→ What is required
Hand back each record exactly as you find it.

(Excerpts from a dataset)
================

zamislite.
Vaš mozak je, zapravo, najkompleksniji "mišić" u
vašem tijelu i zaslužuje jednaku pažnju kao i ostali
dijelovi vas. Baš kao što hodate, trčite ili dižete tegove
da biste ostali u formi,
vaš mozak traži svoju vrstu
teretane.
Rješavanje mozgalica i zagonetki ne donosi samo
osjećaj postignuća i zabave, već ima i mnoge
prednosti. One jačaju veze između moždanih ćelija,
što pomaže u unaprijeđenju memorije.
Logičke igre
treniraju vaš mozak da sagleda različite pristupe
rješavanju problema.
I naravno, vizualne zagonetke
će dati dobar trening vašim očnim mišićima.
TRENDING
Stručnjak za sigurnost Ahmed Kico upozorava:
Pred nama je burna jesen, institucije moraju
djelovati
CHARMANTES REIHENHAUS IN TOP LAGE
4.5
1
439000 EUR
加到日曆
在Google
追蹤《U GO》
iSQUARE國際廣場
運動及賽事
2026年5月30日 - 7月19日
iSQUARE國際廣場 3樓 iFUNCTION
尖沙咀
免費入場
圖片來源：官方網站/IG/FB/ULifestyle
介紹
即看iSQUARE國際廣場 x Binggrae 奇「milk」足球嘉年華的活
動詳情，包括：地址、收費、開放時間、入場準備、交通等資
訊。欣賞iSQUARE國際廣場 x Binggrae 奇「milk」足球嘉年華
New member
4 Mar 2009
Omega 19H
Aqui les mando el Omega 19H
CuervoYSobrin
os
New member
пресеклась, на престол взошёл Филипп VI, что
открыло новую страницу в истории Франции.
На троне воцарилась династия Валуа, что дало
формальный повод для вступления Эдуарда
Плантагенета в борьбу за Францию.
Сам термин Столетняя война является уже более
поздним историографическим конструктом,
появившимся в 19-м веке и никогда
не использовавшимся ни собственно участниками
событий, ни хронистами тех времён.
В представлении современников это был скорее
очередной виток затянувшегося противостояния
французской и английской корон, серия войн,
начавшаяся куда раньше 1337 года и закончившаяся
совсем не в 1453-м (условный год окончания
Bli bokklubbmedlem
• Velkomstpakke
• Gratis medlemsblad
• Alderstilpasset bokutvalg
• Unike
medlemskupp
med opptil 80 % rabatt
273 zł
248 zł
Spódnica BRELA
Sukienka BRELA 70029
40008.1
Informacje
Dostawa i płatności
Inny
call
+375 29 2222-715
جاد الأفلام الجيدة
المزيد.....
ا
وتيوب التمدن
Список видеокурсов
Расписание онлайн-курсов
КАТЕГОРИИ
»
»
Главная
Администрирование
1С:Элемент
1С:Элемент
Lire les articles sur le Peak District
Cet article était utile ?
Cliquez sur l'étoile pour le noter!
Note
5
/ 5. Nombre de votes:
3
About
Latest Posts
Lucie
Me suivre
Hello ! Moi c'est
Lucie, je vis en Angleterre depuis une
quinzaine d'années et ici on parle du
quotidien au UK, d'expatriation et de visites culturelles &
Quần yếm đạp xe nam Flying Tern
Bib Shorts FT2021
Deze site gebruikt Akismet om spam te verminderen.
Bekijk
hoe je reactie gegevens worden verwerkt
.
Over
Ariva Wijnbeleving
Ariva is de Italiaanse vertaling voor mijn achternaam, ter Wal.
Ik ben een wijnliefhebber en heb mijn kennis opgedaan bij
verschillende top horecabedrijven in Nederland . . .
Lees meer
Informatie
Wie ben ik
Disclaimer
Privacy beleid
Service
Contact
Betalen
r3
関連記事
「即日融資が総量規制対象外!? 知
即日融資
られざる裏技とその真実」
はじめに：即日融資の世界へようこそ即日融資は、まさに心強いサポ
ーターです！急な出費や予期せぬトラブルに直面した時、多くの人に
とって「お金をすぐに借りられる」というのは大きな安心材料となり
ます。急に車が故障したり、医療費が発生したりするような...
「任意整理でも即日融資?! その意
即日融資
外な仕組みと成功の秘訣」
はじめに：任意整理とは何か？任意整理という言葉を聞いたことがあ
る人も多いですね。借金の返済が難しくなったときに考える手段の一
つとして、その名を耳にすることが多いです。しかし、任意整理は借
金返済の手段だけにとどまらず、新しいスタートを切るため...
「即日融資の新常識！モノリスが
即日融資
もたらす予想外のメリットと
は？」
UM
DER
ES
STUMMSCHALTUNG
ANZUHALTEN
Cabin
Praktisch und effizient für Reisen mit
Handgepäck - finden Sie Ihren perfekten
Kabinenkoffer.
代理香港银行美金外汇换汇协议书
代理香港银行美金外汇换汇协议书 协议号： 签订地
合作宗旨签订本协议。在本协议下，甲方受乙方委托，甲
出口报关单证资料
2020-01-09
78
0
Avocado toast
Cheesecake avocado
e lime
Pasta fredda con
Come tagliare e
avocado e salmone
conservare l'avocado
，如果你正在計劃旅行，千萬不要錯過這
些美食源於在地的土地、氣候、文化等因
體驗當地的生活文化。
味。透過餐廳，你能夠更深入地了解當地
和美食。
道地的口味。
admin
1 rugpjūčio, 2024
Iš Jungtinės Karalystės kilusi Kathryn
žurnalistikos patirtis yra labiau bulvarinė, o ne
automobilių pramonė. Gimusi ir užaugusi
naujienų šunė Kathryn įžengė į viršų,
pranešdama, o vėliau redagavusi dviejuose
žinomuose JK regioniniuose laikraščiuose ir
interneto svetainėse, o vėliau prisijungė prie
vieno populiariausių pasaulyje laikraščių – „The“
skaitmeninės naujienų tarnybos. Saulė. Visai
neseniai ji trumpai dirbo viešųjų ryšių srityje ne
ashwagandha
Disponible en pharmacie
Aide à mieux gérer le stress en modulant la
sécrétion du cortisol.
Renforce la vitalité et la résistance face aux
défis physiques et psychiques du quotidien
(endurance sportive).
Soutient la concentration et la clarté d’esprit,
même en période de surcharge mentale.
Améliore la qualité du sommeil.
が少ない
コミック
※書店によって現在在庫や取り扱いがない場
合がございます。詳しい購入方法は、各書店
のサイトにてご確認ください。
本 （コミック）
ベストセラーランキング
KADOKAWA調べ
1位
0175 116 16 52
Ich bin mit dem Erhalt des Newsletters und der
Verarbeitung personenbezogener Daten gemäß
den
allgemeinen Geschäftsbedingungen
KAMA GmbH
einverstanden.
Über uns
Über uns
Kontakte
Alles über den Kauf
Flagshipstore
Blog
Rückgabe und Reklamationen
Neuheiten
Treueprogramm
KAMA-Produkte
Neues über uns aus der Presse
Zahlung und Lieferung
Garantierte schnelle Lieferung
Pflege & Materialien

================

→ Task result
zamislite.
Vaš mozak je, zapravo, najkompleksniji "mišić" u
vašem tijelu i zaslužuje jednaku pažnju kao i ostali
dijelovi vas. Baš kao što hodate, trčite ili dižete tegove
da biste ostali u formi,
vaš mozak traži svoju vrstu
teretane.
Rješavanje mozgalica i zagonetki ne donosi samo
osjećaj postignuća i zabave, već ima i mnoge
prednosti. One jačaju veze između moždanih ćelija,
što pomaže u unaprijeđenju memorije.
Logičke igre
treniraju vaš mozak da sagleda različite pristupe
rješavanju problema.
I naravno, vizualne zagonetke
će dati dobar trening vašim očnim mišićima.
TRENDING
Stručnjak za sigurnost Ahmed Kico upozorava:
Pred nama je burna jesen, institucije moraju
djelovati
CHARMANTES REIHENHAUS IN TOP LAGE
4.5
1
439000 EUR
加到日曆
在Google
追蹤《U GO》
iSQUARE國際廣場
運動及賽事
2026年5月30日 - 7月19日
iSQUARE國際廣場 3樓 iFUNCTION
尖沙咀
免費入場
圖片來源：官方網站/IG/FB/ULifestyle
介紹
即看iSQUARE國際廣場 x Binggrae 奇「milk」足球嘉年華的活
動詳情，包括：地址、收費、開放時間、入場準備、交通等資
訊。欣賞iSQUARE國際廣場 x Binggrae 奇「milk」足球嘉年華
New member
4 Mar 2009
Omega 19H
Aqui les mando el Omega 19H
CuervoYSobrin
os
New member
пресеклась, на престол взошёл Филипп VI, что
открыло новую страницу в истории Франции.
На троне воцарилась династия Валуа, что дало
формальный повод для вступления Эдуарда
Плантагенета в борьбу за Францию.
Сам термин Столетняя война является уже более
поздним историографическим конструктом,
появившимся в 19-м веке и никогда
не использовавшимся ни собственно участниками
событий, ни хронистами тех времён.
В представлении современников это был скорее
очередной виток затянувшегося противостояния
французской и английской корон, серия войн,
начавшаяся куда раньше 1337 года и закончившаяся
совсем не в 1453-м (условный год окончания
Bli bokklubbmedlem
• Velkomstpakke
• Gratis medlemsblad
• Alderstilpasset bokutvalg
• Unike
medlemskupp
med opptil 80 % rabatt
273 zł
248 zł
Spódnica BRELA
Sukienka BRELA 70029
40008.1
Informacje
Dostawa i płatności
Inny
call
+375 29 2222-715
جاد الأفلام الجيدة
المزيد.....
ا
وتيوب التمدن
Список видеокурсов
Расписание онлайн-курсов
КАТЕГОРИИ
»
»
Главная
Администрирование
1С:Элемент
1С:Элемент
Lire les articles sur le Peak District
Cet article était utile ?
Cliquez sur l'étoile pour le noter!
Note
5
/ 5. Nombre de votes:
3
About
Latest Posts
Lucie
Me suivre
Hello ! Moi c'est
Lucie, je vis en Angleterre depuis une
quinzaine d'années et ici on parle du
quotidien au UK, d'expatriation et de visites culturelles &
Quần yếm đạp xe nam Flying Tern
Bib Shorts FT2021
Deze site gebruikt Akismet om spam te verminderen.
Bekijk
hoe je reactie gegevens worden verwerkt
.
Over
Ariva Wijnbeleving
Ariva is de Italiaanse vertaling voor mijn achternaam, ter Wal.
Ik ben een wijnliefhebber en heb mijn kennis opgedaan bij
verschillende top horecabedrijven in Nederland . . .
Lees meer
Informatie
Wie ben ik
Disclaimer
Privacy beleid
Service
Contact
Betalen
r3
関連記事
「即日融資が総量規制対象外!? 知
即日融資
られざる裏技とその真実」
はじめに：即日融資の世界へようこそ即日融資は、まさに心強いサポ
ーターです！急な出費や予期せぬトラブルに直面した時、多くの人に
とって「お金をすぐに借りられる」というのは大きな安心材料となり
ます。急に車が故障したり、医療費が発生したりするような...
「任意整理でも即日融資?! その意
即日融資
外な仕組みと成功の秘訣」
はじめに：任意整理とは何か？任意整理という言葉を聞いたことがあ
る人も多いですね。借金の返済が難しくなったときに考える手段の一
つとして、その名を耳にすることが多いです。しかし、任意整理は借
金返済の手段だけにとどまらず、新しいスタートを切るため...
「即日融資の新常識！モノリスが
即日融資
もたらす予想外のメリットと
は？」
UM
DER
ES
STUMMSCHALTUNG
ANZUHALTEN
Cabin
Praktisch und effizient für Reisen mit
Handgepäck - finden Sie Ihren perfekten
Kabinenkoffer.
代理香港银行美金外汇换汇协议书
代理香港银行美金外汇换汇协议书 协议号： 签订地
合作宗旨签订本协议。在本协议下，甲方受乙方委托，甲
出口报关单证资料
2020-01-09
78
0
Avocado toast
Cheesecake avocado
e lime
Pasta fredda con
Come tagliare e
avocado e salmone
conservare l'avocado
，如果你正在計劃旅行，千萬不要錯過這
些美食源於在地的土地、氣候、文化等因
體驗當地的生活文化。
味。透過餐廳，你能夠更深入地了解當地
和美食。
道地的口味。
admin
1 rugpjūčio, 2024
Iš Jungtinės Karalystės kilusi Kathryn
žurnalistikos patirtis yra labiau bulvarinė, o ne
automobilių pramonė. Gimusi ir užaugusi
naujienų šunė Kathryn įžengė į viršų,
pranešdama, o vėliau redagavusi dviejuose
žinomuose JK regioniniuose laikraščiuose ir
interneto svetainėse, o vėliau prisijungė prie
vieno populiariausių pasaulyje laikraščių – „The“
skaitmeninės naujienų tarnybos. Saulė. Visai
neseniai ji trumpai dirbo viešųjų ryšių srityje ne
ashwagandha
Disponible en pharmacie
Aide à mieux gérer le stress en modulant la
sécrétion du cortisol.
Renforce la vitalité et la résistance face aux
défis physiques et psychiques du quotidien
(endurance sportive).
Soutient la concentration et la clarté d’esprit,
même en période de surcharge mentale.
Améliore la qualité du sommeil.
が少ない
コミック
※書店によって現在在庫や取り扱いがない場
合がございます。詳しい購入方法は、各書店
のサイトにてご確認ください。
本 （コミック）
ベストセラーランキング
KADOKAWA調べ
1位
0175 116 16 52
Ich bin mit dem Erhalt des Newsletters und der
Verarbeitung personenbezogener Daten gemäß
den
allgemeinen Geschäftsbedingungen
KAMA GmbH
einverstanden.
Über uns
Über uns
Kontakte
Alles über den Kauf
Flagshipstore
Blog
Rückgabe und Reklamationen
Neuheiten
Treueprogramm
KAMA-Produkte
Neues über uns aus der Presse
Zahlung und Lieferung
Garantierte schnelle Lieferung
Pflege & Materialien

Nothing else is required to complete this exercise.